L'horloger (qui craint de rater l'affaire). — C'est bien ce que je voulais dire, Madame !... (étalant des écrins), faites votre choix !...
Catherine (après examen sérieux). — Eh bi, pesé en mé-même, je n'veux pé choisi, sains consulter not' fille ! Faut qu'cha li piaise, à c'te pouorre éfant !... pis que j'n'avons que li ! J'vos amènerons nos amoureux ieun d'ces dinmanches !... Ch'est ichin qu'ils s'gageront !... là, j'peux-t-y mûs dire Et j'ferons des affaires si vous êtes d'arrangement !...
L'horloger (très aimable). — Il faudra que vous le soyez aussi !
Catherine (avec un bon sourire). — No tâchera (faisant une fausse sortie). A laot'dinmanche sus l'coup d'trouais heures, est-che pé !...
L'horloger (empressé). — C'est entendu, Madame, je vous attendrai l'autre dimanche (il donne une chaleureuse poignée de main à Pierre).
Catherine (s'arrêtant sur le, seuil de la porte). — Hélos ! Pierre !... J'allions enco oublier de qué !...
Pierre (abasourdi). — Oublier qui ?
Catherine (indulgente). — Là ! vais-tu ! Mais dedpis ]'temps que tu te piains de n'pouver lure commodément ta Basse-Normandie, j'crais que tu pourrais profiter d'l'occasion pour t'acater des lunettes !...
Pierre (amusé). — Tu vas m'vieilli, Catheraine !...
Catherine (enjouée). — J'm'en servirai itou pour tricoter !... Cha n'rajeunit pé d'marier ses éfants !... (Elle essaie plusieurs paires qu'elle passe à Pierre).
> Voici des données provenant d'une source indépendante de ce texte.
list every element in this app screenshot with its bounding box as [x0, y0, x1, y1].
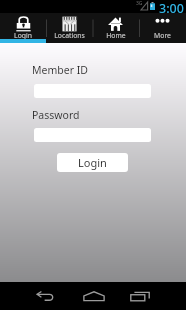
- staticText: Login: [78, 155, 107, 170]
- staticText: 3G: [136, 0, 143, 7]
- staticText: More: [154, 31, 171, 40]
- button[interactable]: Home: [77, 284, 111, 308]
- button[interactable]: Home: [92, 13, 139, 43]
- staticText: Login: [14, 31, 32, 40]
- staticText: Locations: [54, 31, 85, 40]
- button[interactable]: Locations: [46, 13, 92, 43]
- button[interactable]: Recent apps: [123, 284, 157, 308]
- button[interactable]: Login: [57, 153, 128, 172]
- button[interactable]: Login: [0, 13, 46, 43]
- staticText: Password: [32, 108, 80, 122]
- staticText: Home: [106, 31, 126, 40]
- button[interactable]: Back: [28, 284, 62, 308]
- staticText: Member ID: [32, 63, 88, 77]
- button[interactable]: More: [139, 13, 186, 43]
- staticText: 3:00: [159, 0, 184, 13]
En v'là ieune que j'crais qui fera bi notre affaire !... Combi que vous en demandez ?
L'horloger (qui se doute, qu'on veut le rouler). — Je les vends toujours trois francs, Madame !
Catherine (avec entrain). — Eh bi, tenez, vous allez nos en faire cadeau pour nos engagi à r'venin l'aôt dimanche !...
L'horloger (édifié). — Non, ma bonne dame, parce que je me réserve d'offrir une prime beaucoup plus forte à la mariée !...
Catherine (dépitée et fouillant dans son portemonnaie). — Je n'ai plus que trente sous de monnaie !... Cha fera l'affaire et enco, aveu l'étui !... Ou bi sains cha, vous e no reverrez pé.
L'horloger (qui y trouve son compte). — Alors c'est pour avoir le plaisir de vous revoir, Madame !... (Ironique, et les reconduisant à la porte). Mes compliments à Mademoiselle Julie et mes vœux pour que son mariage ne casse point !
Pierre (dans la rue). — Sacrée Catheraine, va (Avec admiration). — Faut-y que t'en aies eun toupet d'annonchi l'mariage de ta fille quaind j'n'avons jamais eu d'petiots !...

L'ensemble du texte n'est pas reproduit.